Work instructions »
Using the records below, copy exactly the part that opens with the line holding "papel Kraft personalizadas" and closes with the line holding "Профессиональные блендеры", minus the pictures.

[Collected data]
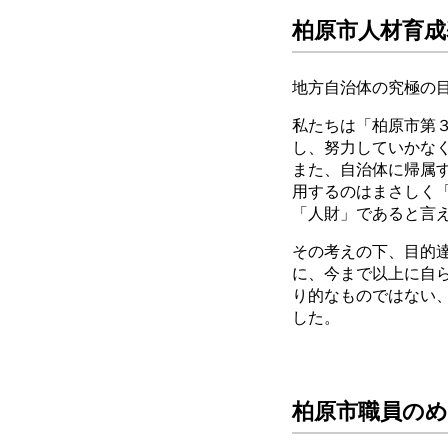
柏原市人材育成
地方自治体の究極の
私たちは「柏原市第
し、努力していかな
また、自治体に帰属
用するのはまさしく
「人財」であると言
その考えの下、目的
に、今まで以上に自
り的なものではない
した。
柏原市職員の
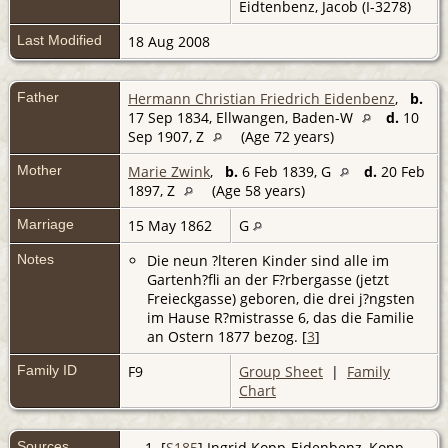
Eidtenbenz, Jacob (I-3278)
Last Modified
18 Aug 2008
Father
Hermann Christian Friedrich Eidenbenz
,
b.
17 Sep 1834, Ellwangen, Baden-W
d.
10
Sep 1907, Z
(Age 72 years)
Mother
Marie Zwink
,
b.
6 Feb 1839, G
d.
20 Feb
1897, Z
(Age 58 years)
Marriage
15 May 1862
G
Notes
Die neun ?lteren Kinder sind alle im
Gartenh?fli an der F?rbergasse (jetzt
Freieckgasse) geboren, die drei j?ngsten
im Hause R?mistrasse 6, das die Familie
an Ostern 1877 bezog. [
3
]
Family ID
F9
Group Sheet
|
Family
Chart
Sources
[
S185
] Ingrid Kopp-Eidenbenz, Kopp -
==
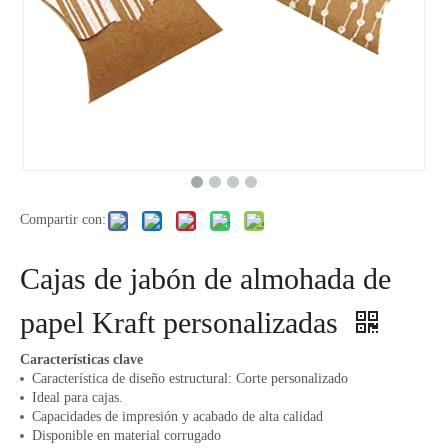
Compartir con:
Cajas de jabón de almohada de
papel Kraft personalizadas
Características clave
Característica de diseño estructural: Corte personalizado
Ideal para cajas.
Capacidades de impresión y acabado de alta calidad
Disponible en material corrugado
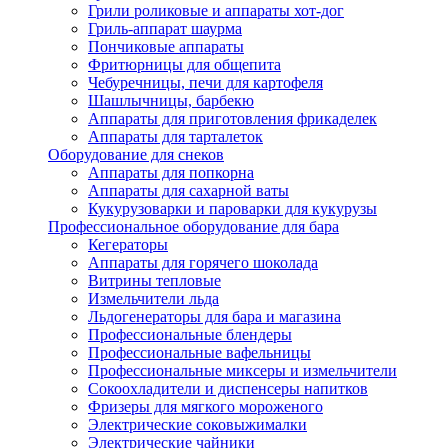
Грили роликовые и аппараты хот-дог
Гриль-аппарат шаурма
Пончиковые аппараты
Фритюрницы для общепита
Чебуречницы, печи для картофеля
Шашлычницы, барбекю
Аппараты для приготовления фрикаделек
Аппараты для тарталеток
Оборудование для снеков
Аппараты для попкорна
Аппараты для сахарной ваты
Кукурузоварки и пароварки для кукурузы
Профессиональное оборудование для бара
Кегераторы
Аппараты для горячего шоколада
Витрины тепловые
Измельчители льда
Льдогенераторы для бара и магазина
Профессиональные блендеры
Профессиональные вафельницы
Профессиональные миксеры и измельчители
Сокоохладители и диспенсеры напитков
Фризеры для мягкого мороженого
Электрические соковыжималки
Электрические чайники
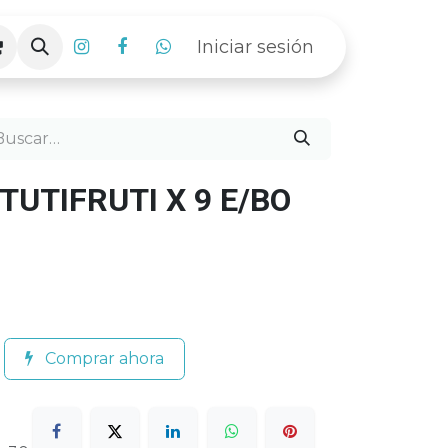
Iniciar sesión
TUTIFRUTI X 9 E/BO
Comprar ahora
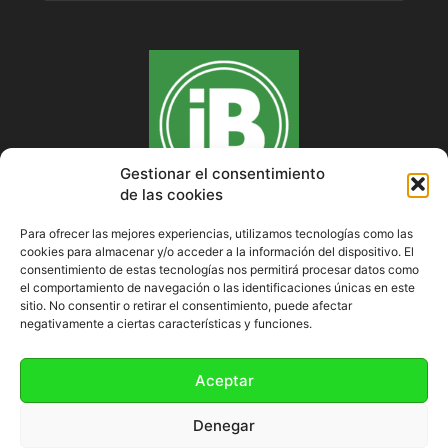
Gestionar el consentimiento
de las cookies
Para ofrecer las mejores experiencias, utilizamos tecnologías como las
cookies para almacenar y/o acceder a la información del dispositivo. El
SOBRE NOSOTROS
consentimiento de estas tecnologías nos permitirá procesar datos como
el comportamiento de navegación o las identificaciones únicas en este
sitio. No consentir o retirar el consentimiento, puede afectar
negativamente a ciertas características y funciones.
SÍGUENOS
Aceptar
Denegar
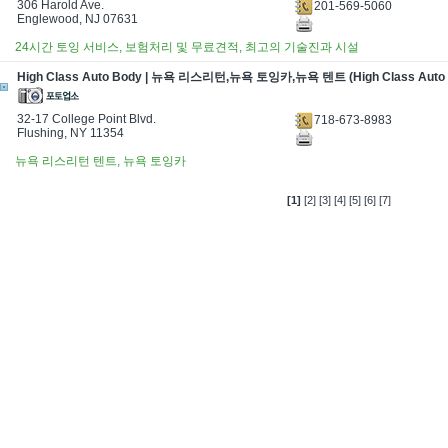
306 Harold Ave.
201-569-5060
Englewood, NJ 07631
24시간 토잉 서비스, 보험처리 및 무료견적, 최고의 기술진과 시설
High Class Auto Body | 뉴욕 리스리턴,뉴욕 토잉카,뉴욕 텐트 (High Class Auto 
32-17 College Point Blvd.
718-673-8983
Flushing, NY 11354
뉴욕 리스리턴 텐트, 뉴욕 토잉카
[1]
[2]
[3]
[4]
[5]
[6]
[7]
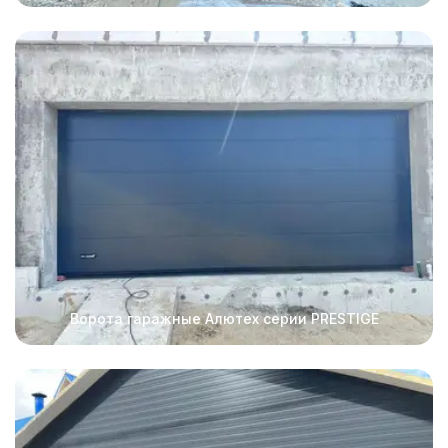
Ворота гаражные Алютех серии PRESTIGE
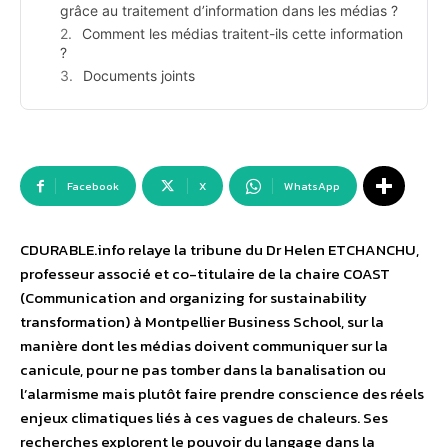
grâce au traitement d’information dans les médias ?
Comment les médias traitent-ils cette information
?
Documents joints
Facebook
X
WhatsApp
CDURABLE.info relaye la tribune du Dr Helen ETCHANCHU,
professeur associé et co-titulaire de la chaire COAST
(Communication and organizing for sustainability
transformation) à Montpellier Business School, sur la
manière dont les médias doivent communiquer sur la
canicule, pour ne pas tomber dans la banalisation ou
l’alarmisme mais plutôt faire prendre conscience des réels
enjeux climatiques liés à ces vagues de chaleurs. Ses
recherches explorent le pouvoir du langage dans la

Solution for this exercise »
papel Kraft personalizadas
Características clave
Característica de diseño estructural: Corte personalizado
Ideal para cajas.
Capacidades de impresión y acabado de alta calidad
Disponible en material corrugado
Грили роликовые и аппараты хот-дог
Гриль-аппарат шаурма
Пончиковые аппараты
Фритюрницы для общепита
Чебуречницы, печи для картофеля
Шашлычницы, барбекю
Аппараты для приготовления фрикаделек
Аппараты для тарталеток
Оборудование для снеков
Аппараты для попкорна
Аппараты для сахарной ваты
Кукурузоварки и пароварки для кукурузы
Профессиональное оборудование для бара
Кегераторы
Аппараты для горячего шоколада
Витрины тепловые
Измельчители льда
Льдогенераторы для бара и магазина
Профессиональные блендеры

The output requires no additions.